A group of House Democrats sent a letter to Joe Biden and CDC director Rochelle Walensky Tuesday asking the president and CDC to “extend and strengthen” the eviction moratorium.
“Without further action, in just eight days, the CDC moratorium will expire, and millions of renters will once again face the threat of eviction,” the letter signed by over 50 Democrats, including members of the progressive “squad,” read. “Evictions take lives and push households deeper into poverty, impacting everything from health outcomes to educational attainment.”
The Democrats also point out in their letter that eviction doesn’t threaten everyone equally. “The eviction crisis is a racial justice issue,” they write, pointing to data that shows that nonwhite households are more likely to report being behind on rent payments than their white counterparts. They did not specify the length of time they wanted the moratorium to be extended.
Rep. Ayanna Pressley (D-Massachusetts), who spearheaded the Democrats’ letter, thanked Biden for the extension on Twitter on Thursday night. “Thank you to [Biden] and [Walensky] for heeding our calls to extend the eviction moratorium. This pandemic isn’t over and housing is a human right.”

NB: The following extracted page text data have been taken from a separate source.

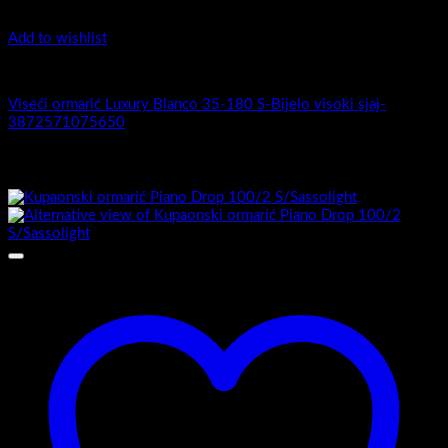
Add to wishlist
Luxury 35-180 -Zaobljeni obrez fronte
Viseći ormarić Luxury Blanco 35-180 S-Bijelo visoki sjaj-
3872571075650
Povezani proizvodi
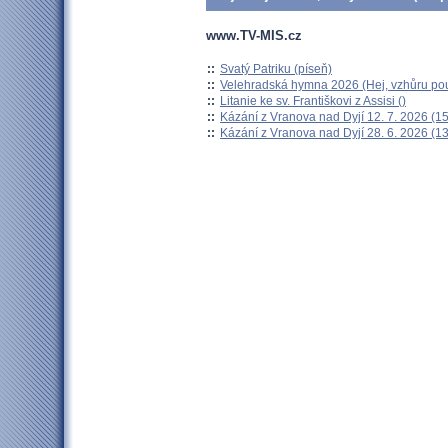
www.TV-MIS.cz
::
Svatý Patriku (píseň)
::
Velehradská hymna 2026 (Hej, vzhůru pou
::
Litanie ke sv. Františkovi z Assisi ()
::
Kázání z Vranova nad Dyjí 12. 7. 2026 (15
::
Kázání z Vranova nad Dyjí 28. 6. 2026 (13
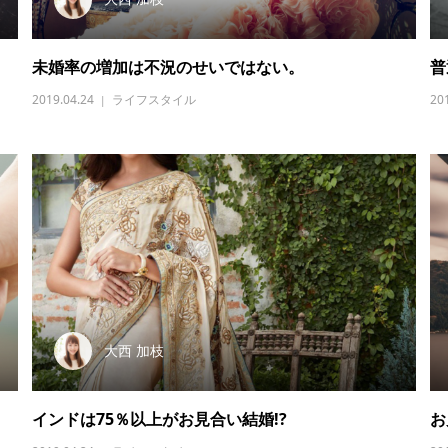
未婚率の増加は不況のせいではない。
普
2019.04.24
ライフスタイル
20
大西 加枝
インドは75％以上がお見合い結婚!?
お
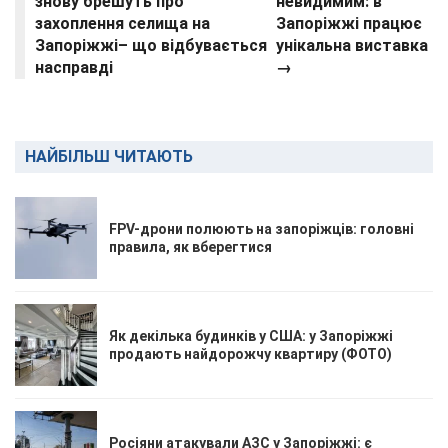
знову брешуть про
невидимим: в
захоплення селища на
Запоріжжі працює
Запоріжжі– що відбувається
унікальна виставка
насправді
→
НАЙБІЛЬШ ЧИТАЮТЬ
FPV-дрони полюють на запоріжців: головні
правила, як вберегтися
Як декілька будинків у США: у Запоріжжі
продають найдорожчу квартиру (ФОТО)
Росіяни атакували АЗС у Запоріжжі: є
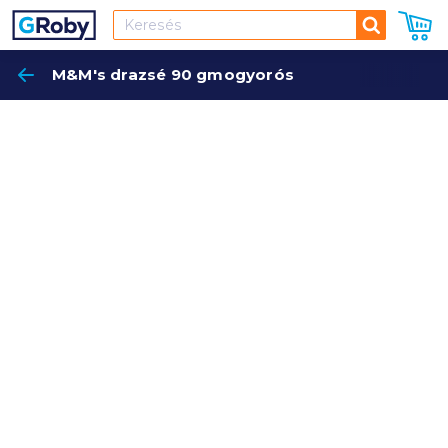
Keresés
M&M's drazsé 90 gmogyorós
Keres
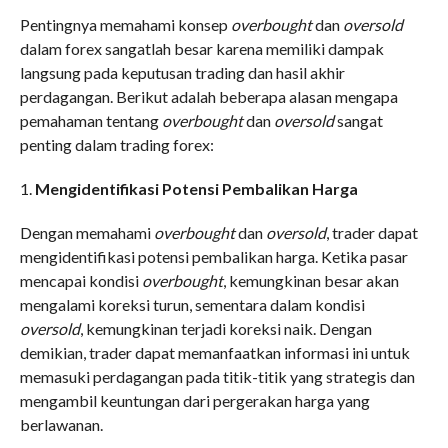
Pentingnya memahami konsep
overbought
dan
oversold
dalam forex sangatlah besar karena memiliki dampak
langsung pada keputusan trading dan hasil akhir
perdagangan. Berikut adalah beberapa alasan mengapa
pemahaman tentang
overbought
dan
oversold
sangat
penting dalam trading forex:
1.
Mengidentifikasi Potensi Pembalikan Harga
Dengan memahami
overbought
dan
oversold
, trader dapat
mengidentifikasi potensi pembalikan harga. Ketika pasar
mencapai kondisi
overbought
, kemungkinan besar akan
mengalami koreksi turun, sementara dalam kondisi
oversold
, kemungkinan terjadi koreksi naik. Dengan
demikian, trader dapat memanfaatkan informasi ini untuk
memasuki perdagangan pada titik-titik yang strategis dan
mengambil keuntungan dari pergerakan harga yang
berlawanan.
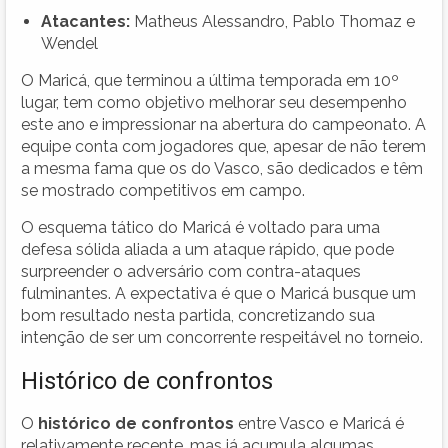
Atacantes:
Matheus Alessandro, Pablo Thomaz e
Wendel
O Maricá, que terminou a última temporada em 10º
lugar, tem como objetivo melhorar seu desempenho
este ano e impressionar na abertura do campeonato. A
equipe conta com jogadores que, apesar de não terem
a mesma fama que os do Vasco, são dedicados e têm
se mostrado competitivos em campo.
O esquema tático do Maricá é voltado para uma
defesa sólida aliada a um ataque rápido, que pode
surpreender o adversário com contra-ataques
fulminantes. A expectativa é que o Maricá busque um
bom resultado nesta partida, concretizando sua
intenção de ser um concorrente respeitável no torneio.
Histórico de confrontos
O
histórico de confrontos
entre Vasco e Maricá é
relativamente recente, mas já acumula algumas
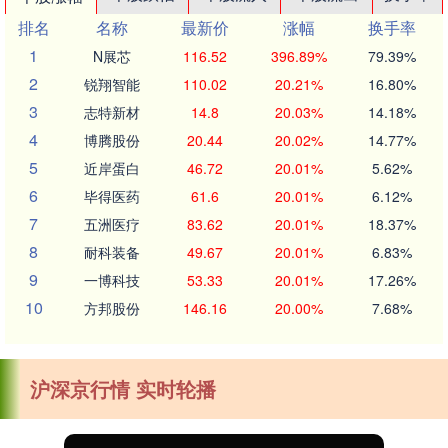
排名
名称
最新价
涨幅
换手率
1
N展芯
116.52
396.89%
79.39%
2
锐翔智能
110.02
20.21%
16.80%
3
志特新材
14.8
20.03%
14.18%
4
博腾股份
20.44
20.02%
14.77%
5
近岸蛋白
46.72
20.01%
5.62%
6
毕得医药
61.6
20.01%
6.12%
7
五洲医疗
83.62
20.01%
18.37%
8
耐科装备
49.67
20.01%
6.83%
9
一博科技
53.33
20.01%
17.26%
10
方邦股份
146.16
20.00%
7.68%
沪深京行情 实时轮播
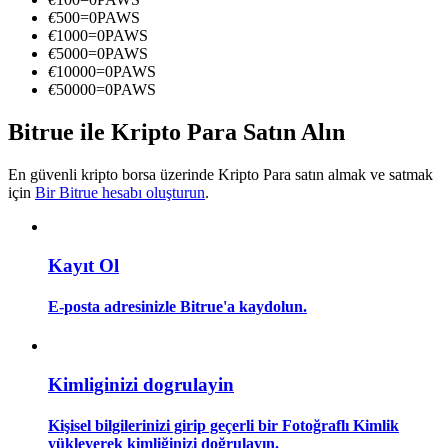
Kopya Tüccarı Olun
€
500
=
0
PAWS
€
1000
=
0
PAWS
Kâr paylaşımı ve kopya ticaret komisyonlarının tadını çıkarın
€
5000
=
0
PAWS
€
10000
=
0
PAWS
€
50000
=
0
PAWS
Bitrue ile Kripto Para Satın Alın
En güvenli kripto borsa üzerinde Kripto Para satın almak ve satmak
için
Bir Bitrue hesabı oluşturun
.
Bilgi
Kayıt Ol
Ticaret bilgileri vb. dahil olmak üzere büyük veri analizi.
E-posta adresinizle Bitrue'a kaydolun.
Kimliginizi dogrulayin
Kişisel bilgilerinizi girip geçerli bir Fotoğraflı Kimlik
yükleyerek kimliğinizi doğrulayın.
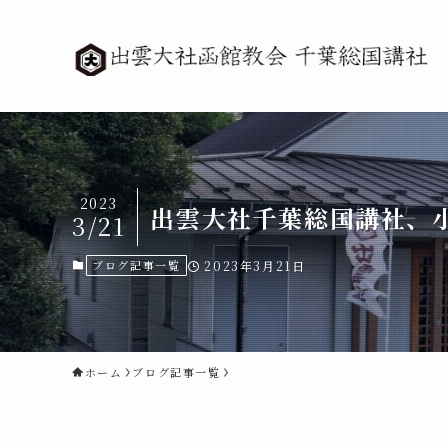
2023
出雲大社千葉総国講社、
3/21
ブログ記事一覧
2023年3月21日
ホーム
ブログ記事一覧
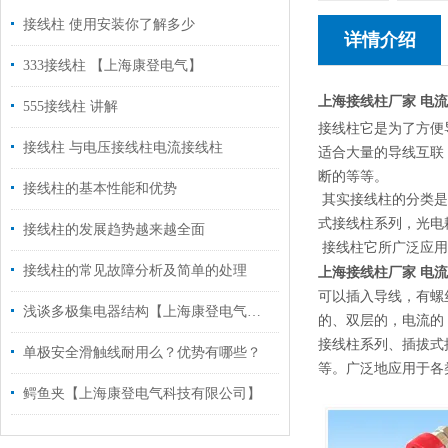
接线柱 使用安装你了解多少
详情介绍
333接线柱 【上海康登电气】
上海接线柱厂家
电流
555接线柱 讲解
接线柱它是为了方便
接线柱 与电压接线柱电流接线柱
适合大量的导线互联
断的等等。
接线柱的基本性能和优势
其实接线柱的分类是
式接线柱系列，光电
接线柱的发展趋势越来越全面
接线柱它所广泛应用
接线柱的常见故障分析及简单的处理
上海接线柱厂家
电流
可以插入导线，有螺
浅谈多极集电器结构【上海康登电气科技有限公司】
的、双层的，电流的
接线柱系列、插拔式
单极安全滑触线耐用么？优势有哪些？
等。广泛地应用于各
鳄鱼夹【上海康登电气科技有限公司】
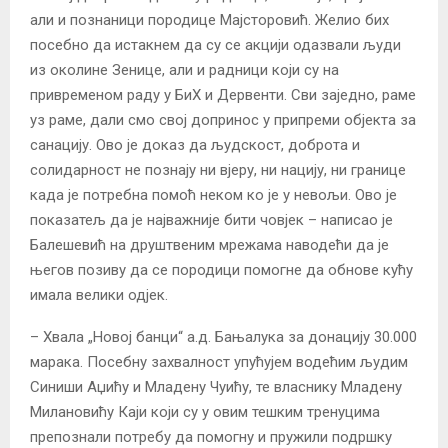
али и познаници породице Мајсторовић. Желио бих
посебно да истакнем да су се акцији одазвали људи
из околине Зенице, али и радници који су на
привременом раду у БиХ и Дервенти. Сви заједно, раме
уз раме, дали смо свој допринос у припреми објекта за
санацију. Ово је доказ да људскост, доброта и
солидарност не познају ни вјеру, ни нацију, ни границе
када је потребна помоћ неком ко је у невољи. Ово је
показатељ да је најважније бити човјек – написао је
Балешевић на друштвеним мрежама наводећи да је
његов позиву да се породици помогне да обнове кућу
имала велики одјек.
– Хвала „Новој банци“ а.д. Бањалука за донацију 30.000
марака. Посебну захвалност упућујем водећим људим
Синиши Аџићу и Младену Чуићу, те власнику Младену
Милановићу Каји који су у овим тешким тренуцима
препознали потребу да помогну и пружили подршку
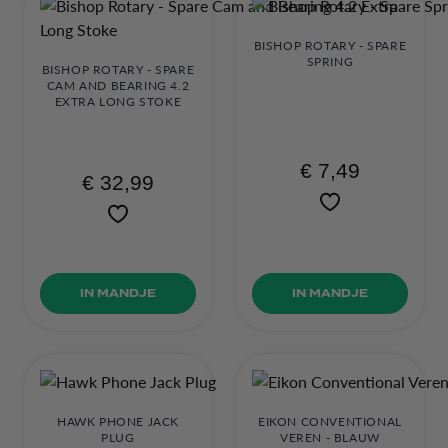
BISHOP ROTARY - SPARE
SPRING
BISHOP ROTARY - SPARE
CAM AND BEARING 4.2
EXTRA LONG STOKE
€ 7,49
€ 32,99
IN MANDJE
IN MANDJE
HAWK PHONE JACK
EIKON CONVENTIONAL
PLUG
VEREN - BLAUW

But housing advocates are skeptical that delaying the lifting of the moratorium for only one month would be effective. “We’re simply going to have a horrific crisis in August instead of July,” Diane Yentel, CEO of the National Low Income Housing Coalition, told Politico. Thirty days, Yentel pointed out, may not be enough time to distribute enough resources to the millions of renters in need.
Indeed, though the Biden administration is saying that this is the last time the moratorium will be extended, Rep. Cori Bush (D-Missouri) said on Twitter that it should be extended again. “We have urgent work to do over the next month to secure real rent relief for the millions of people still facing eviction and to further extend and strengthen the moratorium,” she wrote on Thursday evening.

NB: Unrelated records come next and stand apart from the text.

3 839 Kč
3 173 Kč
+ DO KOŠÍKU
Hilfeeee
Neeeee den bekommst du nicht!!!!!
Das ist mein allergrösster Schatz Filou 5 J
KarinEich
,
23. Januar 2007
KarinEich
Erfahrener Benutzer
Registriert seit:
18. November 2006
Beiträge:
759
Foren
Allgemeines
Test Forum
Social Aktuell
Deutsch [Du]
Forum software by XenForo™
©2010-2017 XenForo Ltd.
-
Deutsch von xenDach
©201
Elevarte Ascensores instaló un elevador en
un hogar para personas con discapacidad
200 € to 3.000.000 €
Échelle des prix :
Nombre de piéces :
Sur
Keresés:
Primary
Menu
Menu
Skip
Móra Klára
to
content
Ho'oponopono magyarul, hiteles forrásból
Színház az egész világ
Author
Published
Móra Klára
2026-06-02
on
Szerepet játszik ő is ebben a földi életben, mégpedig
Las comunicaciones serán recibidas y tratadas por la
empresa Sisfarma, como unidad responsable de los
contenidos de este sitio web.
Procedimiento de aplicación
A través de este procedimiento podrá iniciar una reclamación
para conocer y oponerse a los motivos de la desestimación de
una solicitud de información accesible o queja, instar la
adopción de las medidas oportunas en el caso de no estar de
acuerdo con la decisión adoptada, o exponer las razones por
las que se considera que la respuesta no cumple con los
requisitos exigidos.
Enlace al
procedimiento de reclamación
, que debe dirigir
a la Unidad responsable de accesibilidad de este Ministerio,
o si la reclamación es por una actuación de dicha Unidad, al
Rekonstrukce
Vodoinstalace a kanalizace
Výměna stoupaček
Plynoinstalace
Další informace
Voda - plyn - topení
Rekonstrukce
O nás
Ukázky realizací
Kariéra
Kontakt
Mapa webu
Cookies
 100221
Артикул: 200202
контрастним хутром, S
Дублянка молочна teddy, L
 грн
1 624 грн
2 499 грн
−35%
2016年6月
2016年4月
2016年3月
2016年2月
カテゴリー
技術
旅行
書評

State and local governments have also launched initiatives to help prevent an “eviction cliff.” California officials recently announced that they would be using $5.2 billion from federal pandemic aid to help renters pay off their past-due rent payments. The state’s eviction moratorium was set to expire at the end of the month, however, which likely wouldn’t have been enough time to help many renters secure relief. Additionally, the relief will only help a small portion of renters, pointed out Dean Preston, tenant attorney and progressive district supervisor in San Francisco.
Meanwhile, the eviction crisis overlaps with urgent public health concerns: Princeton’s Eviction Lab recently found that, in cities across the country, the neighborhoods with the most eviction filings are also the neighborhoods with the lowest vaccination rates, due partially to vaccine equity issues.
“The CDC eviction moratorium is, for many tenants behind on rent, the last remaining protection from the threat of displacement,” wrote the Eviction Lab. “As its expiration nears, few protections stand in the way of a family losing their home, and potentially contracting a life-threatening virus.”